In general, any database, preprocessor, feature extractor or recognition algorithm should be derived from a base class that is detailed below. This base class provides default implementations of functionality that can be used directly or overwritten in your class. One of these functions, which is identical to all base classes, is the __str__(self) function, a special Python construct to convert an object of a class into a string that contains information about the object. In the FaceRecLib, this function is used to write the experimental configuration into a specific text file (by default: Experiment.info in the --result-directory). This information is useful to see the exact configuration of the experiment with which the results was generated.

There are two ways of providing these information for your class:

  1. Call the base class constructor and specify all parameters that should be added to the information file.
  2. Overwrite the __str__(self) function in your class, following the example of the base class.

Image Databases

If you have your own database that you want to execute the recognition experiments on, you should first check if you could use the Verifcation FileList Database interface by defining appropriate file lists for the training set, the model set, and the probes. If you can do this, just write your own configuration file that uses the facereclib.databases.DatabaseFileList interface (see Databases for details). In most of the cases, the bob.db.verification.filelist.Database should be sufficient to run experiments. Please refer to the documentation Documentation of this database for more instructions on how to configure this database.

In case you want to have a more complicated interface to your database, you are welcome to write your own database wrapper class. In this case, you have to derive your class from the facereclib.databases.Database, and provide the following functions:

  • __init__(self, <your-parameters>, **kwargs): Constructor of your database interface. Please call the base class constructor, providing all the required parameters (see Databases), e.g. by facereclib.databases.Database.__init__(self, **kwargs).
  • all_files(self): Returns a list of all facereclib.databases.File objects of the database. The list needs to be sorted by the file id (you can use the self.sort(files) function for sorting).
  • training_files(self, step, arrange_by_client = False): A sorted list of the facereclib.databases.File objects that is used for training. If arrange_by_clients is enabled, you might want to use the self.arrange_by_client(files) function to perform the job.
  • model_ids(self, group = 'dev'): The ids for the models (usually, there is only one model per client and, thus, you can simply use the client ids) for the given group. Usually, providing ids for the group ``'dev' should be sufficient.
  • client_id_from_model_id(self, model_id): Returns the client id for the given model id.
  • enroll_files(self, model_id, group='dev'): Returns the list of model facereclib.databases.File objects for the given model id.
  • probe_files(self, model_id=None, group='dev'): Returns the list of probe files, the given model_id should be compared with. Usually, all probe files are compared with all model files. In this case, you can just ignore the model_id. If the model_id is None, this function is supposed to return all probe files for all models of the given group.
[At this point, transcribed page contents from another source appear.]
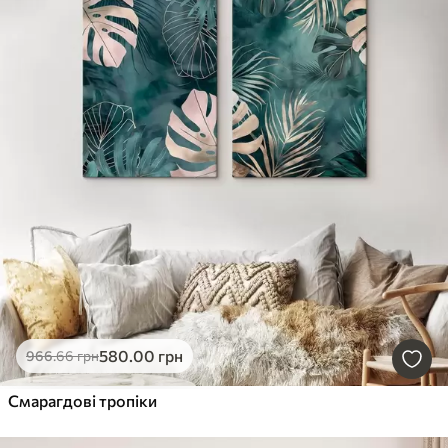
580
.00
грн
966
.66
грн
Смарагдові тропіки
Additionally, you can define more lists that can be used for ZT score normalization. In this case, derive you class from facereclib.databases.DatabaseZT instead, and additionally overwrite the following functions:

  • t_model_ids(self, group = 'dev'): The ids for the T-Norm models for the given group.
  • t_enroll_files(self, model_id, group='dev'): Returns the list of model facereclib.databases.File objects for the given T-Norm model id.
  • z_probe_files(self, group='dev'): Returns the list of Z-probe facereclib.databases.File objects, with which all the models and T-Norm models are compared.
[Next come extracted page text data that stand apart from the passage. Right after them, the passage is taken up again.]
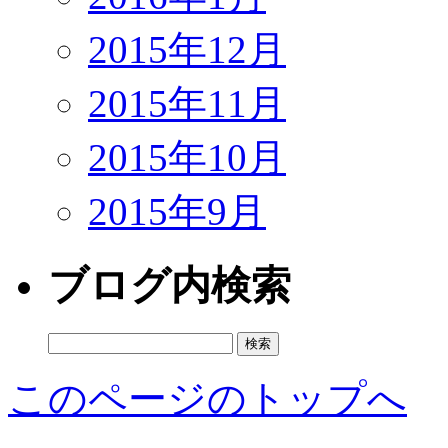
2015年12月
2015年11月
2015年10月
2015年9月
ブログ内検索
検
索:
このページのトップへ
For some protocols, a single probe consists of several features, see Recognition Algorithms about strategies how to incorporate several probe files into one score. If your database should provide this functionality, please overwrite:

Data Preprocessors

All preprocessing classes should be derived from the facereclib.preprocessing.Preprocessor class. In your class, please overload the functions:

  • __init__(self, <parameters>): Initializes the image preprocessing algorithm with the parameters it needs. Please call the base class constructor in this constructor, e.g. as facereclib.preprocessing.Preprocessor.__init__(self).
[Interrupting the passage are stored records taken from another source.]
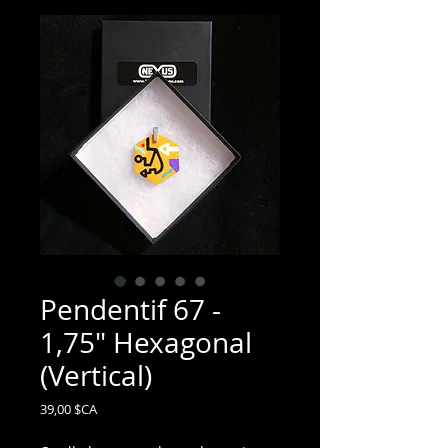
Pendentif 67 -
1,75" Hexagonal
(Vertical)
Prix
39,00 $CA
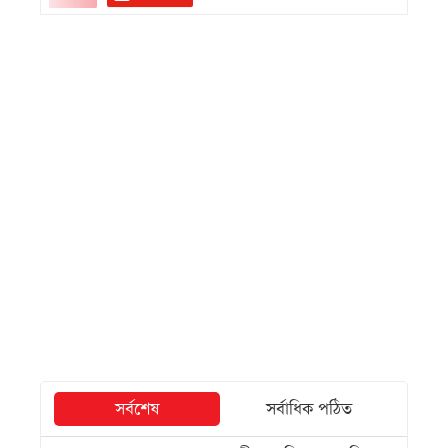
সর্বশেষ
সর্বাধিক পঠিত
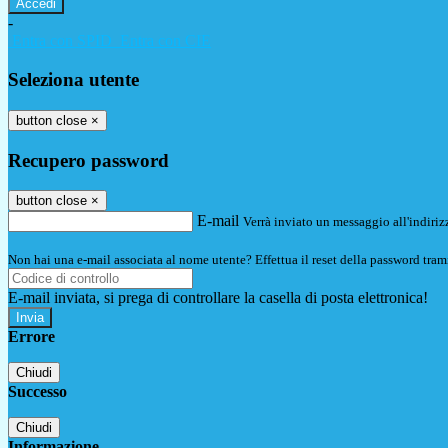
-
Entra con SPID
Entra con CIE
Seleziona utente
button close
×
Recupero password
button close
×
E-mail
Verrà inviato un messaggio all'indirizz
Non hai una e-mail associata al nome utente? Effettua il reset della password tram
E-mail inviata, si prega di controllare la casella di posta elettronica!
Errore
Chiudi
Successo
Chiudi
Informazione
  • __call__(self, original_data, annotations) -> data: preprocesses the data given the dictionary of annotations (e.g. {'reye' : [re_y, re_x], 'leye': [le_y, le_x]} for faces). For face recognition experiments, the given original_data might be either a color or a gray level image, and the returned data should be a numpy.ndarray with 2D shape [height, width] containing floating point values, if possible (e.g. to be usable by all the algorithms).

    Note

    When the database does not provide annotations, the annotations parameter might be None.

If your class returns data that is not of type numpy.ndarray, you might need to overwrite further functions from facereclib.preprocessing.Preprocessor that define the IO of your class:

  • save_data(data, filename): Writes the given data (that has been generated using the __call__ function of this class) to file.
  • read_data(filename): Reads the preprocessed data from file.

By default, the original data is read by bob.io.base.load(). Hence, data is given as numpy.ndarrays. If you want to use a different IO for the original data (rarely useful...), you might want to overload:

  • read_original_data(filename): Reads the original data from file.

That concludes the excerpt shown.